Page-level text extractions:
★ ★ ★ ★ ★

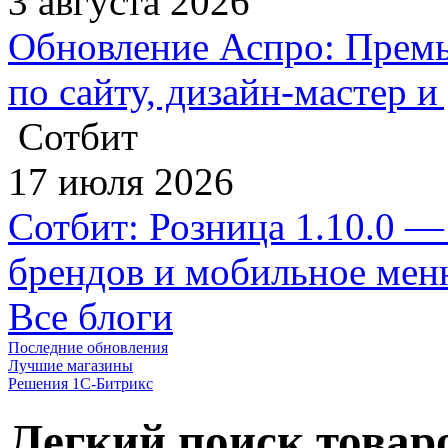
3 августа 2026
Обновление Аспро: Премь
по сайту, дизайн-мастер 
Сотбит
17 июля 2026
Сотбит: Розница 1.10.0 —
брендов и мобильное ме
Все блоги
Последние обновления
Лучшие магазины
Решения 1С-Битрикс
Легкий поиск товаро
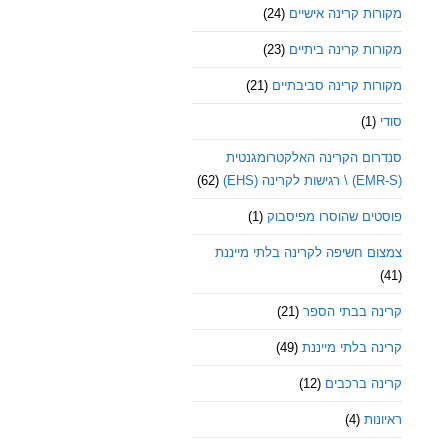
מקורות קרינה אישיים
(24)
מקורות קרינה ביתיים
(23)
מקורות קרינה סביבתיים
(21)
סודי
(1)
סנדרום הקרינה האלקטרומגנטית
(EMR-S) \ רגישות לקרינה (EHS)
(62)
פוסטים שהוסרו מפיסבוק
(1)
צמצום חשיפה לקרינה בלתי מייננת
(41)
קרינה בבתי הספר
(21)
קרינה בלתי מייננת
(49)
קרינה ברכבים
(12)
ראיונות
(4)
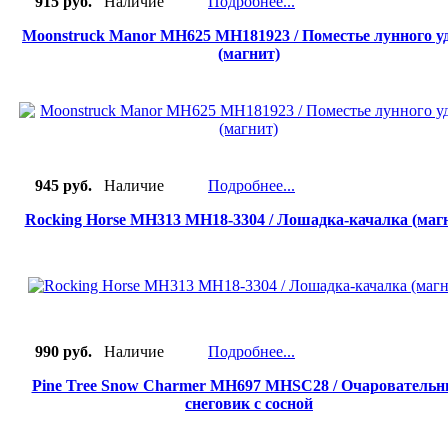
915 руб.
Наличие
Подробнее...
Moonstruck Manor MH625 MH181923 / Поместье лунного у
(магнит)
945 руб.
Наличие
Подробнее...
Rocking Horse MH313 MH18-3304 / Лошадка-качалка (маг
990 руб.
Наличие
Подробнее...
Pine Tree Snow Charmer MH697 MHSC28 / Очарователь
снеговик с сосной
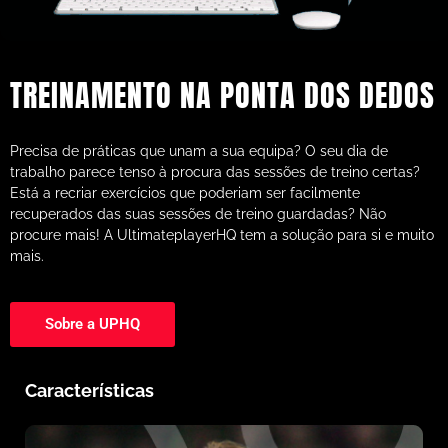
TREINAMENTO NA PONTA DOS DEDOS
Precisa de práticas que unam a sua equipa? O seu dia de
trabalho parece tenso à procura das sessões de treino certas?
Está a recriar exercícios que poderiam ser facilmente
recuperados das suas sessões de treino guardadas? Não
procure mais! A UltimateplayerHQ tem a solução para si e muito
mais.
Sobre a UPHQ
Características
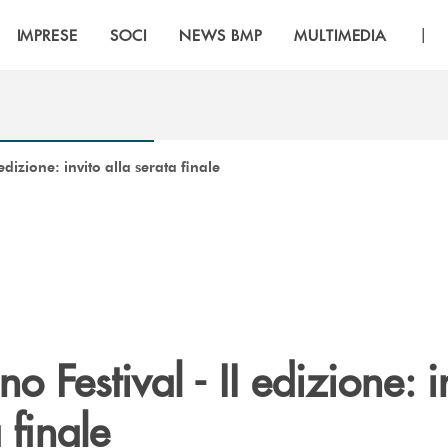
|
IMPRESE
SOCI
NEWS BMP
MULTIMEDIA
edizione: invito alla serata finale
o Festival - II edizione: i
 finale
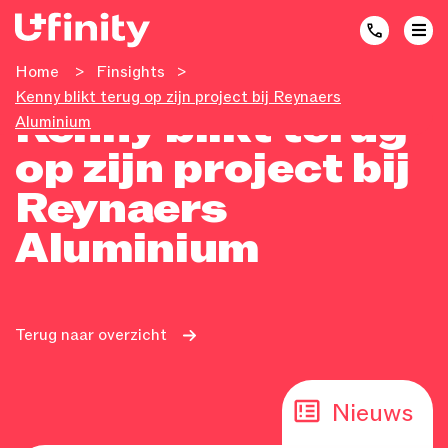
Home
>
Finsights
>
Kenny blikt terug op zijn project bij Reynaers
Kenny blikt terug
Aluminium
op zijn project bij
Reynaers
Aluminium
Terug naar overzicht
Nieuws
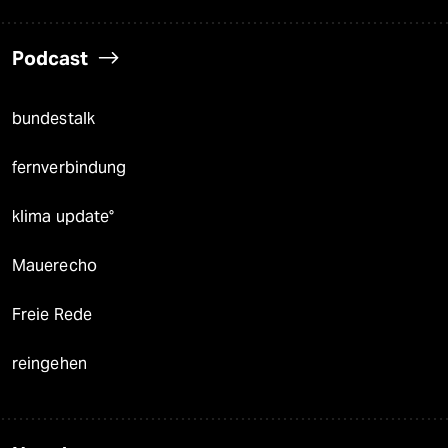
Podcast
bundestalk
fernverbindung
klima update°
Mauerecho
Freie Rede
reingehen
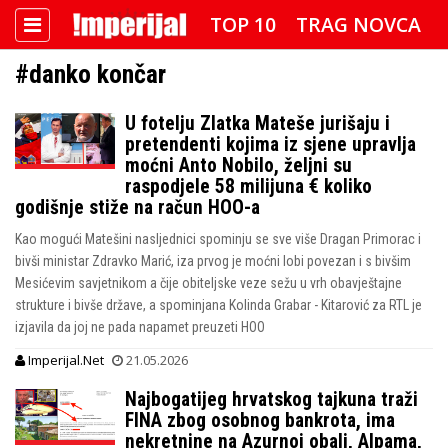
TOP 10
TRAG NOVCA
#danko končar
DETEKTOR
FOTO SPECIJAL
U fotelju Zlatka Mateše jurišaju i
IMPERIJAL VIDEO
RADAR
pretendenti kojima iz sjene upravlja
moćni Anto Nobilo, željni su
IMPERIJAL & FREETIME
raspodjele 58 milijuna € koliko
godišnje stiže na račun HOO-a
IMPERIJALOVE POZNATE FACE
Kao mogući Matešini nasljednici spominju se sve više Dragan Primorac i
bivši ministar Zdravko Marić, iza prvog je moćni lobi povezan i s bivšim
Mesićevim savjetnikom a čije obiteljske veze sežu u vrh obavještajne
strukture i bivše države, a spominjana Kolinda Grabar - Kitarović za RTL je
izjavila da joj ne pada napamet preuzeti HOO
Imperijal.Net
21.05.2026
Najbogatijeg hrvatskog tajkuna traži
FINA zbog osobnog bankrota, ima
nekretnine na Azurnoj obali, Alpama,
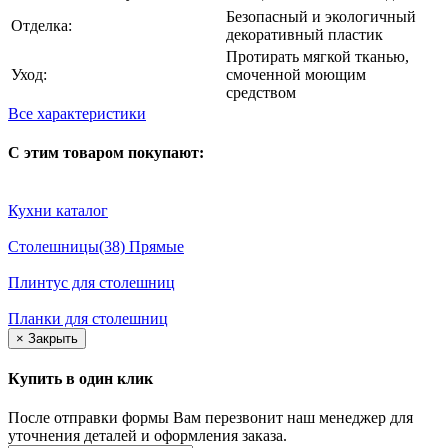
Безопасный и экологичный
Отделка:
декоративный пластик
Протирать мягкой тканью,
Уход:
смоченной моющим
средством
Все характеристики
С этим товаром покупают:
Кухни каталог
Столешницы(38) Прямые
Плинтус для столешниц
Планки для столешниц
×
Закрыть
Купить в один клик
После отправки формы Вам перезвонит наш менеджер для
уточнения деталей и оформления заказа.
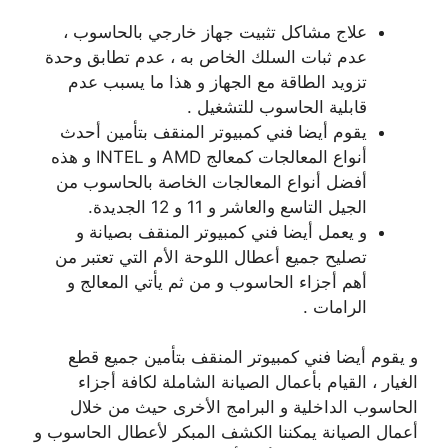
علاج مشاكل تثبيت جهاز خارجي بالحاسوب ،
عدم ثبات السلك الخاص به ، عدم تطابق وحدة
تزويد الطاقة مع الجهاز و هذا ما يسبب عدم
قابلية الحاسوب للتشغيل .
يقوم أيضا فني كمبيوتر المنقف بتأمين أحدث
أنواع المعالجات كمعالج AMD و INTEL و هذه
أفضل أنواع المعالجات الخاصة بالحاسوب من
الجيل التاسع والعاشر و 11 و 12 الجديدة.
و يعمل أيضا فني كمبيوتر المنقف بصيانة و
تصليح جميع أعطال اللوحة الأم التي تعتبر من
أهم أجزاء الحاسوب و من ثم يأتي المعالج و
الرامات .
و يقوم أيضا فني كمبيوتر المنقف بتأمين جميع قطع
الغيار ، القيام بأعمال الصيانة الشاملة لكافة أجزاء
الحاسوب الداخلية و البرامج الأخرى حيث من خلال
أعمال الصيانة يمكننا الكشف المبكر لأعطال الحاسوب و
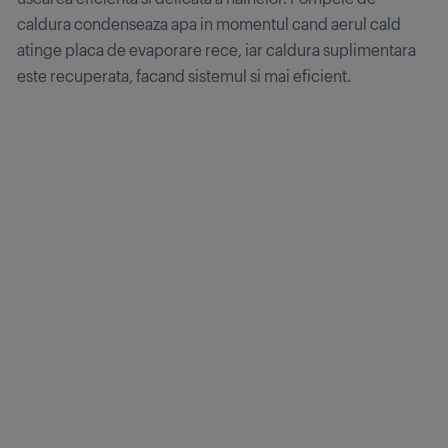
caldura condenseaza apa in momentul cand aerul cald
atinge placa de evaporare rece, iar caldura suplimentara
este recuperata, facand sistemul si mai eficient.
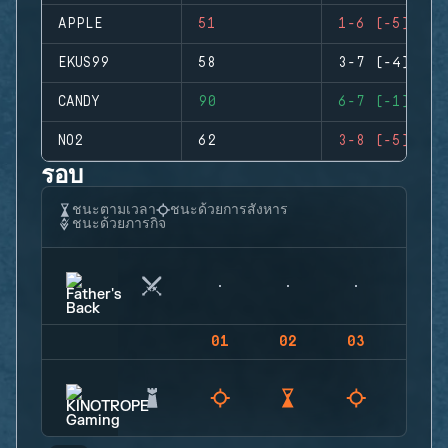
APPLE
51
1-6 (-5)
EKUS99
58
3-7 (-4)
CANDY
90
6-7 (-1)
NO2
62
3-8 (-5)
รอบ
ชนะตามเวลา
ชนะด้วยการสังหาร
ชนะด้วยภารกิจ
01
02
03
04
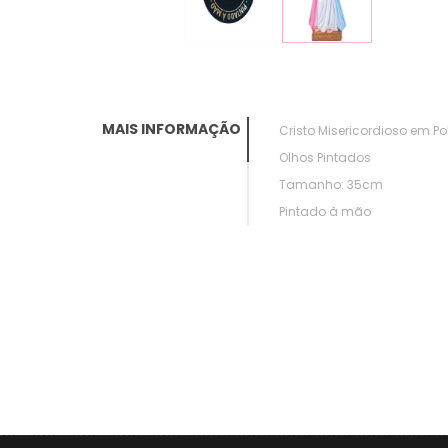
MAIS INFORMAÇÃO
Cristo Misericordioso em Pol
Olhos Pintados
Tamanho: 35cm
Pintado à mão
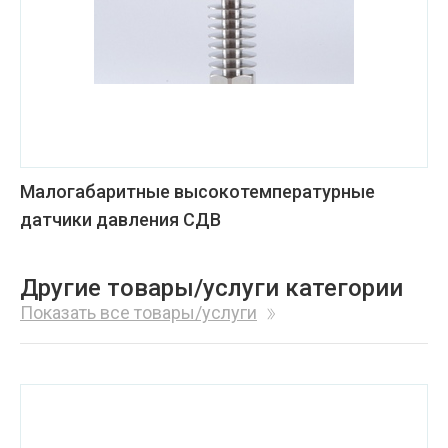
Малогабаритные высокотемпературные
датчики давления СДВ
Другие товары/услуги категории
Показать все товары/услуги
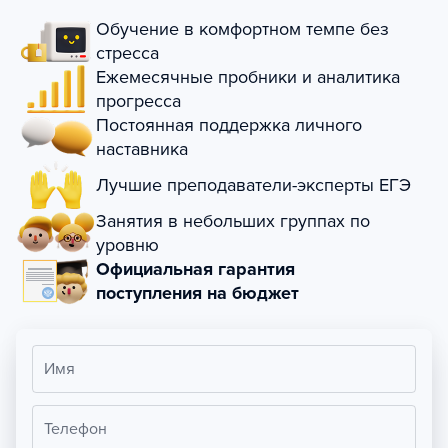
Обучение в комфортном темпе без
стресса
Ежемесячные пробники и аналитика
прогресса
Постоянная поддержка личного
наставника
Лучшие преподаватели-эксперты ЕГЭ
Занятия в небольших группах по
уровню
Официальная гарантия
поступления на бюджет
Имя
Телефон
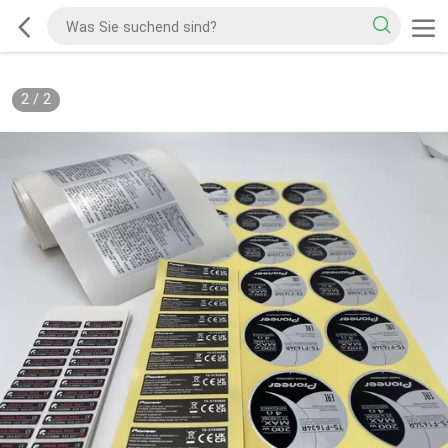
2
/
2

★ ★ ★ ★ ★

Exercise
Please set down, exactly and with nothing added, the lines from the line with "Olhos Pintados" to the end of the entries above, omitting pictures.

Written response
Olhos Pintados
Tamanho: 35cm
Pintado à mão
Малогабаритные высокотемпературные
датчики давления СДВ
Другие товары/услуги категории
Показать все товары/услуги
Обучение в комфортном темпе без
стресса
Ежемесячные пробники и аналитика
прогресса
Постоянная поддержка личного
наставника
Лучшие преподаватели-эксперты ЕГЭ
Занятия в небольших группах по
уровню
Официальная гарантия
поступления на бюджет
Имя
Телефон
2
/
2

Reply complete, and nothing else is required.